Evaluation of factors affecting alveolar ridge height and facial bone thickness in Chinese maxillary central incisors by cone beam CT.

BACKGROUND/
PURPOSE: In the immediate implantation of maxillary central incisors, the height of the alveolar bone is lost, and there is often a risk of bone fracture due to the thin buccal bone wall (BBW). The purpose of this study was to assess the effects of smoking, age, and root position in the alveolar bone on the BBW and the distance between the cemento-enamel junction (CEJ) and the facial bone crest (FBC) of Chinese maxillary central incisors.
MATERIALS AND METHODS: The patients were divided by smoking, gender, age, and root sagittal position in the alveolar bone. BBW thickness was measured at the following sites: the 4 mm apical to the CEJ, the middle of the root, and the apex. The distance from the CEJ to the FBC was also evaluated.
RESULTS: Cone beam CT (CBCT) data for the maxillary central incisors of 645 patients (323 males and 322 females) were selected and analyzed. The CEJ-FBC distance in patients who smoked (2.79 ± 0.78 mm) was significantly greater than that of non-smokers (2.54 ± 0.69 mm). The BBW in subtype III (0.74 ± 0.43 mm, 0.81 ± 0.36 mm) was thinner than that in subtypes I and II at 4 mm apical to the CEJ and in the middle of the root, with a statistically significant difference (p < 0.05).
CONCLUSION: In most Chinese people, smoking, gender, age, and the position of the root in alveolar bone are all important factors that must be considered before immediate implantation is undertaken.

Introduction

In most cases, the thickness of the buccal bone wall (BBW) of maxillary central incisors is less than 1 mm., The BBW is composed primarily of bundle bone.
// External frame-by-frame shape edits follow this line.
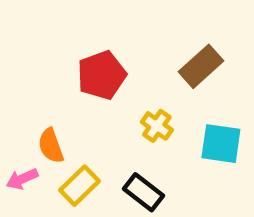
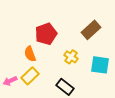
orange semicircle: (51, 146) -> (30, 54), moved
yellow rectangle: (79, 186) -> (30, 76), moved

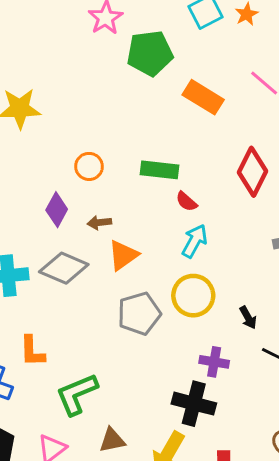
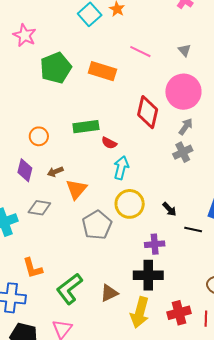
green pentagon: (150, 53) -> (56, 68), moved
gray diamond: (64, 268) -> (39, 208), size x0.7
brown triangle: (112, 440) -> (109, 293), moved

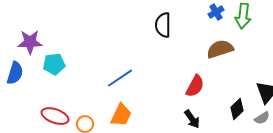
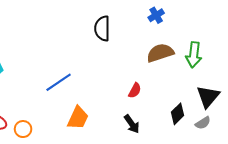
green arrow: (243, 16) -> (194, 55), moved
red semicircle: (195, 86) -> (135, 90), size x0.7
orange trapezoid: (121, 115) -> (78, 118), moved

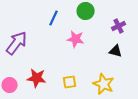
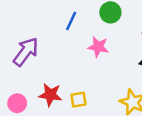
yellow square: (70, 82) -> (79, 100), moved

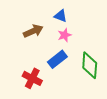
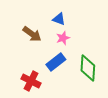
brown arrow: (33, 31) -> (32, 34), turned 60

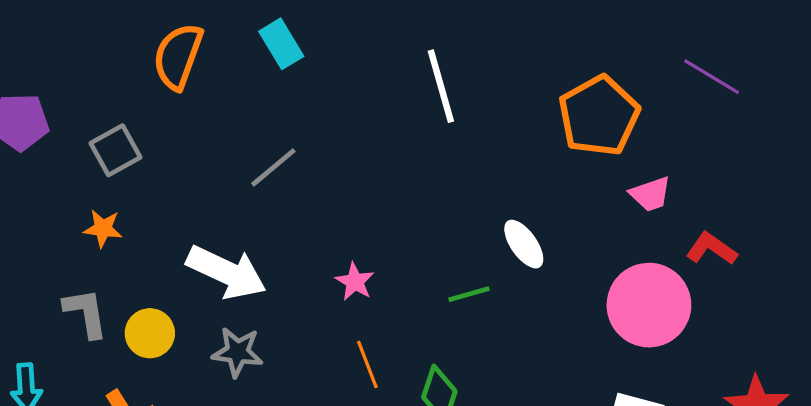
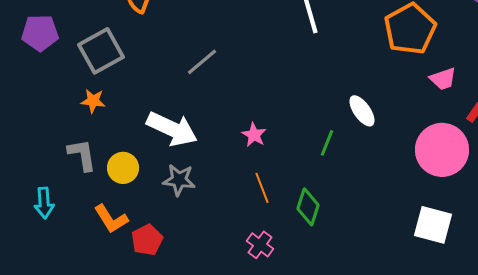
gray square: (115, 150) -> (101, 51), size x1.4
green line: (469, 294) -> (327, 143), turned -52

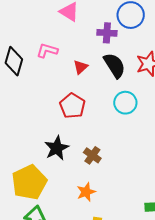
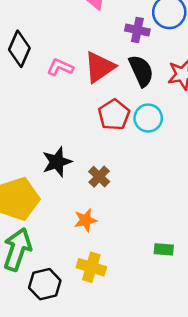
pink L-shape: (47, 51) -> (60, 67), moved
red triangle: (81, 67) -> (100, 67), size x1.8
red pentagon: (72, 106) -> (114, 115), moved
Once the teeth are extracted, the thin bundle bone will be absorbed and will dissipate., Therefore, the thickness of the BBW is of great significance for maintenance of the shape of the extraction socket.,

The shape of the extraction socket is determined by the position of the root in alveolar bone. The thickness of the BBW varies with the location of the root in the alveolar bone. Therefore, before measurement of the thickness of the alveolar bone, the position of the root in the alveolar bone should be determined. According to the literature, it can be divided roughly into three types: buccal, middle, and palatal. In a previous study, we found that the buccal type accounted for more than 90%. Therefore, the buccal type was further classified into subtypes I, II, and III.

Some authors choose the timing of implant placement based on the thickness of the BBW after extraction. But so far, until now, the minimal BBW thickness required to avoid vertical crest resorption has not been established. The distance from the cemento-enamel junction (CEJ) to the facial bone crest (FBC) may be a key factor to be considered. Some authors have found that the distance from the CEJ to the FBC was closely related to age factors., This distance was also closely related to systemic diseases and smoking. Many investigators have reported that periodontal disease leads to loss of adhesion, absorption of alveolar bone, and subsequent absorption of the BBW., Alqahtani and co-workers considered that the level of cotinine in the peri-implant fluid (PISF) in smokers was significantly higher than that in non-smokers. Some authors have found that smoking was an important factor in peri-implant diseases.,

At present, there are reports in the literature on the influence of smoking and age on the distance between the CEJ and the FBC and the thickness of the BBW. However, differences in the thickness of the BBW and the distance between the CEJ and the FBC in the Chinese population due to differences in smoking, age, and root position in the alveolar bone have not been reported in the literature. The purpose of this study was to assess these differences. The effects of smoking, age, and gender on the distance from the CEJ to the FBC and the thickness of the BBW were further demonstrated, providing a theoretical basis for immediate implantation.

Materials and methods

Study design

In this retrospective study, 645 Cone beam CT (CBCT) images of maxillary central incisors from 645 patients were evaluated. All images were obtained at the Stomatological Hospital of Southern Medical University, between 1 Jan 2020 and 31 Mar 2020.The study was approved by the Ethics Committee of the Stomatological Hospital of Southern Medical University.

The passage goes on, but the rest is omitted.